Muscle Cramps: for the most part we know how to prevent them, but we don’t always make the time to take preventative action. After multiple clients stopped to hold their cramping legs, feet and toes during our workouts in the past week, I figured this topic deserved a blog post. I in particular get them in my toes while I am stretching after a hard workout or in the middle of the night, but this week I had clients cramping mid circuit. So here we go:
- Are you hydrated? If you are not drinking enough water for you weight and activity level this could be your problem. So start logging your water. Try the app waterlogged to train yourself to make water consumption a priority. Plus, being hydrated will make you feel better, look better and help curb hunger between meals.
- Are you stretching adequately? If you are partaking in any distance running, HIIT Training, or cycling you need to stretch a lot! For example: the repetitive nature of running tightens up your hamstrings, hips and calves when you are logging miles. So stretch after you run and invest in a foam roller. Happy hamstrings make a happy athlete. If you cramp up while you are sleeping, stretch before bed.
- Are you getting enough potassium? People always think bananas when they are reaching for potassium, but potassium can be found in so many everyday foods. Try a baked potato (sweet if you are watching your sugar), avocado, raw kale, brussel sprouts, mushrooms, white beans, salmon, yogurt, the list goes on. Click here to see the Top 10 Foods Highest in Potassium.
- Are your sodium levels depleted? If you are an endurance athlete or a heavy/salty sweater, you may be deficient in the electrolyte sodium. This can easily be balanced by consuming sports drinks when you are working out for more than an hour or during extra sweaty sessions. (I am one of those salty sweaters. I always have a white film on my face and body after an endurance run, it’s a good look)

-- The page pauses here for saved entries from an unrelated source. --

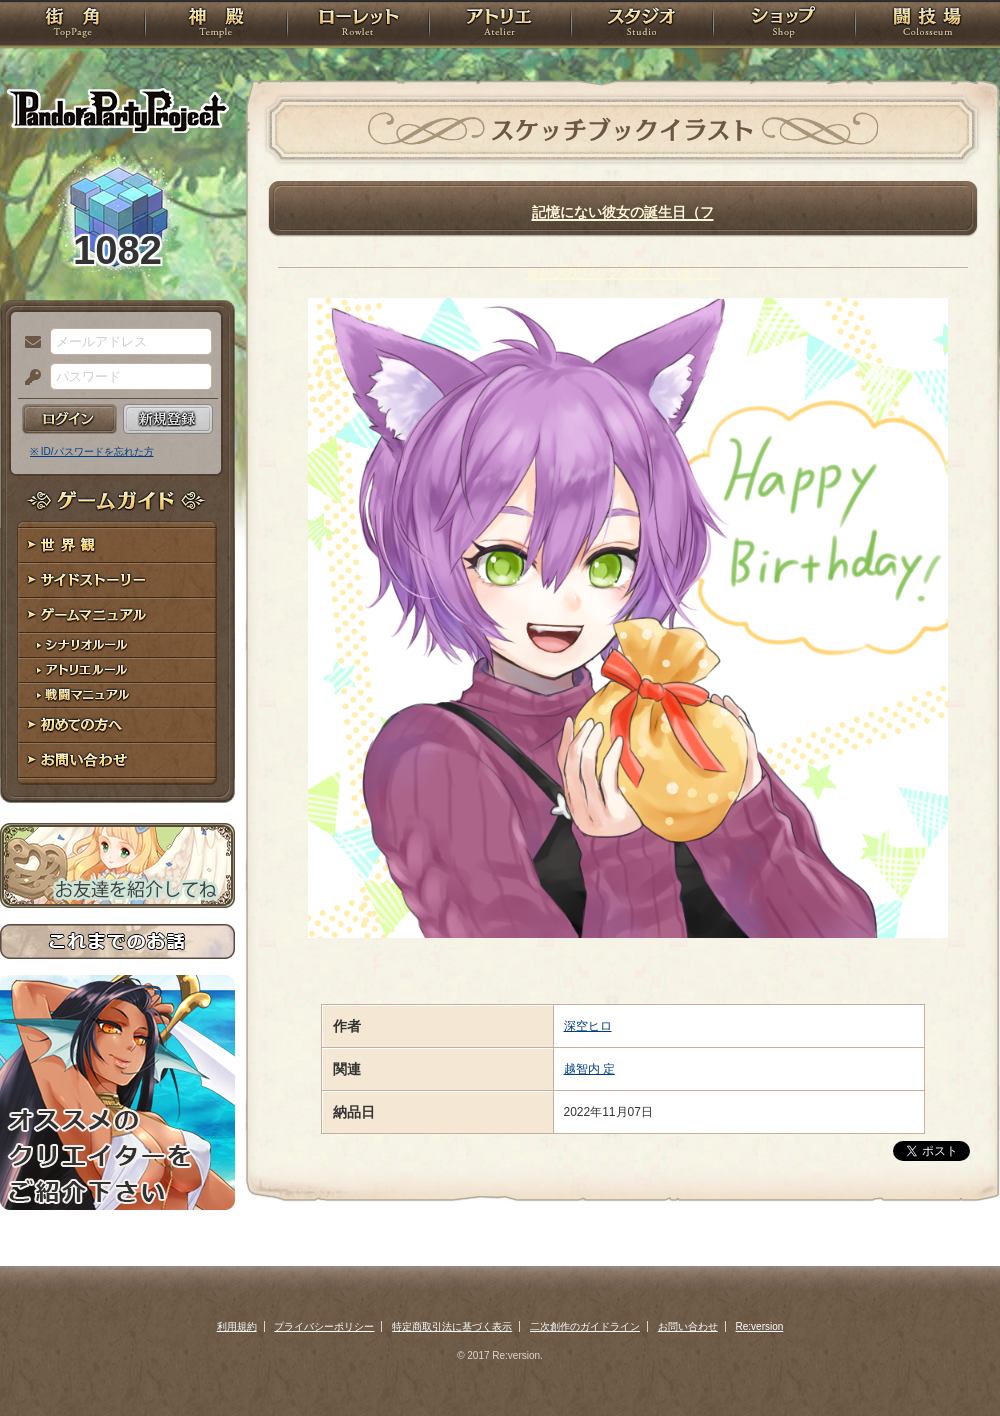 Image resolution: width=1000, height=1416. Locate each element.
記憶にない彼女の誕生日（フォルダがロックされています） (623, 208)
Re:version (760, 1326)
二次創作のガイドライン (585, 1326)
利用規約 (237, 1326)
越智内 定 (589, 1069)
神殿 (216, 25)
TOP (72, 25)
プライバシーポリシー (324, 1326)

- Are you getting enough carbohydrates? You have to replenish your glycogen stores when you are working out for over an hour. You also need to have adequate glycogen stores before you begin exercise. If your muscles do not have fuel, they cannot perform optimally and you will cramp. You can replenish with sports products like GU or sports drinks but for the most part, a small snack an hour before your session will do. See my post on Pre Workout Snacks! Remember, fat burns in a carbohydrate flame.

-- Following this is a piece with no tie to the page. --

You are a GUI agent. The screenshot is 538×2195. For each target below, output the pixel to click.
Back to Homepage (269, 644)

I was feeling inspired by the muscle cramp topic and decided to make a potassium packed smoothie after my Saturday workouts. Here is what it consisted of:
- 1/2 frozen banana
- 1/2 avocado
- 1 cup of kale
- 1 cup of pineapple
- 3-4 stalks of celery
- 1 tbsp of chia seeds
- splash of vanilla unsweetened almond milk (or coconut milk)

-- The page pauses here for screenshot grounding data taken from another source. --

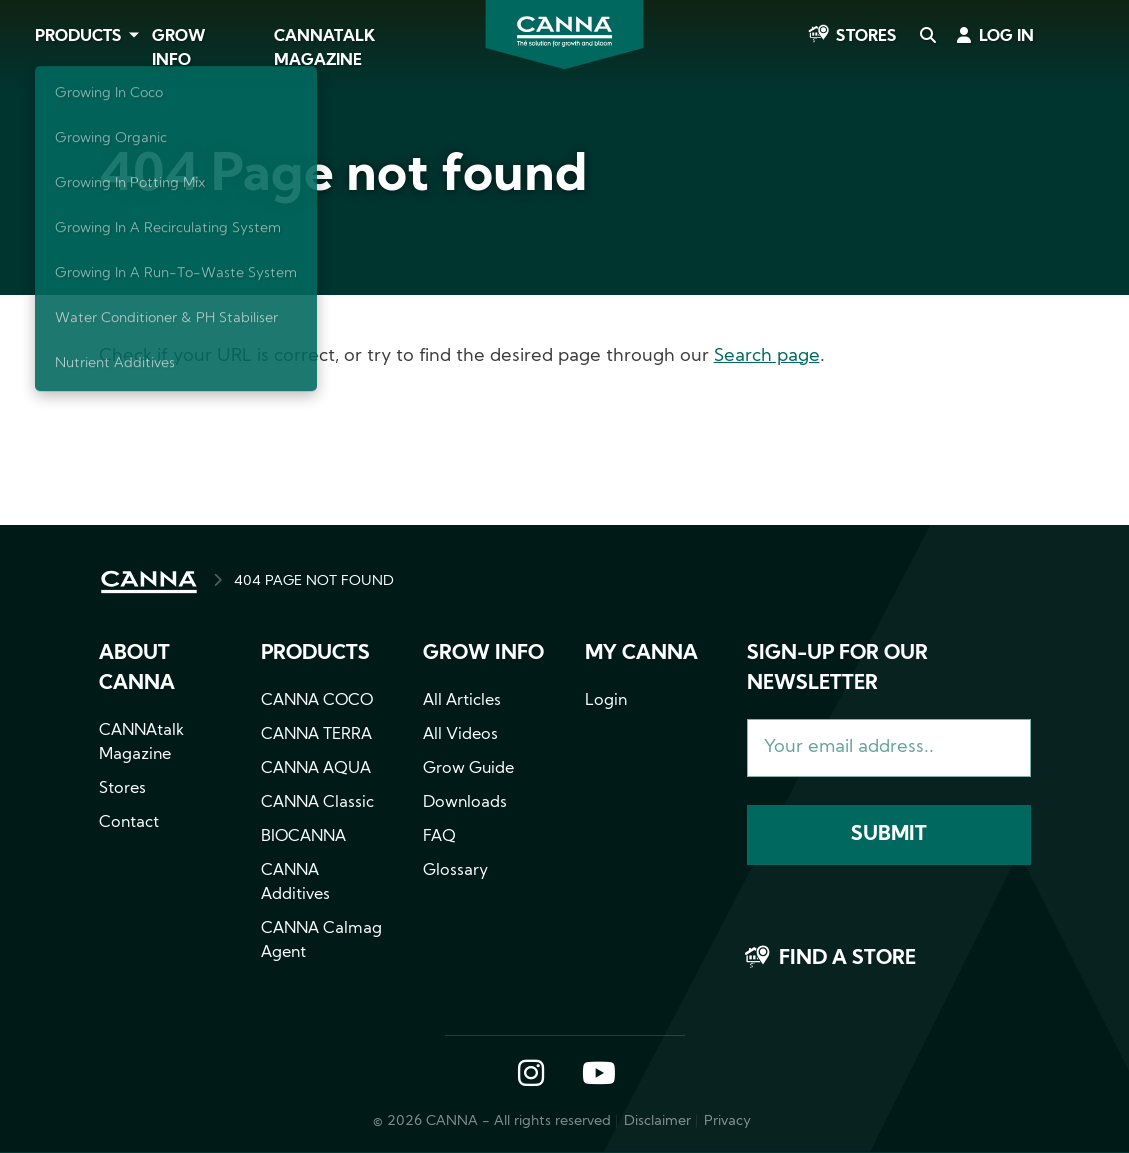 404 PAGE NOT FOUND (314, 581)
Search (927, 37)
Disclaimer (657, 1121)
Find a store (847, 959)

The majority of the potassium in this recipe comes from the first three ingredients (Banana, Avocado & Kale). In addition, chia seeds are great for ridding your body of toxins. The gelatinous nature of the seeds help pick up unwanted toxins that are often stuck in the small intestine and reabsorbed into the blood stream. The key with chia seeds is to let them soak. A great way to accomplish this is by allowing them to soak them in the almond milk (or coconut milk) you use for your recipes. Fill a ball jar with almond milk and a 1/2 cup of chia so you have them handy in your refrigerator. If you need to fill up and feel good, I recommend making this after a hard workout or a weekend of too much drinking and eating out (sodium detox).